Project: Research project

Project Details

Description

The project is a joint work with the partners from Institute of Fluid Mechanics and Heat Transfer (ISW) of Graz University of Technology, Austria, the Laboratory of Chemical Physics and Engineering (LCPE) of the University of Sofia, Bulgaria, and the Department of Mechanics and Physics of Fluids (DMPF) of the Polish Academy of Sciences in Warsaw, Poland. The work is dedicated to explore new and promising directions for the fabrication of nano-composites (colloidosomes, microcapsules, core-shell and other composite particles), as well as nano-structured surfaces and porous layers, using emulsion droplets as precursors and/or templates. The considered procedures involve the formation of emulsions, and especially emulsions stabilized by solid particles (Pickering emulsions), where the main relevant effects for the process of emulsification and the emulsion stability in the presence of solid particles are investigated.
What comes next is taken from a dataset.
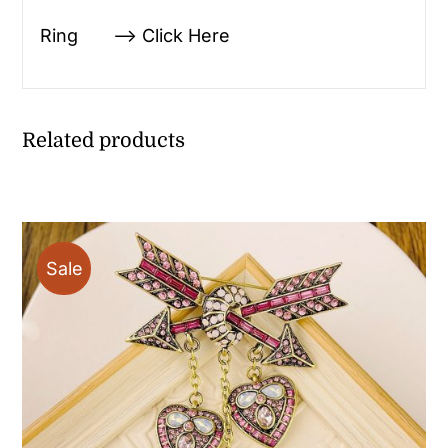
Ring —> Click Here
Related products
Sale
Three different emulsification methods are considered experimentally as well as analytically and numerically, namely a narrow-gap homogenizer, the liquid jet break-up technique and membrane emulsification. In the first two methods, the emulsification process is associated with a stepwise break-up of the oil phase into smaller droplets. In the latter, a mono-disperse emulsion is produced by driving the oil phase through microprous membranes into the carrier phase. The here obtained data are used to further devop and validate theoretical models for the prediction of the size distribution of the produced drops. The interaction of nanoparticles at interfaces that lead to the formation of dense adsorption layers and formation of stable Pickering emulsions is studied by carrying out experiments with single drops, which allow direct optical observation and quantitative analysis of the processes such as kinetics of particle adsorption, film stability, drop-drop coalescence, etc. The results of these single drop experiments contribute to a better understanding of the lateral capillary forces between particles at emulsion interfaces, and serve to revisit the theoretical modeling of this interaction.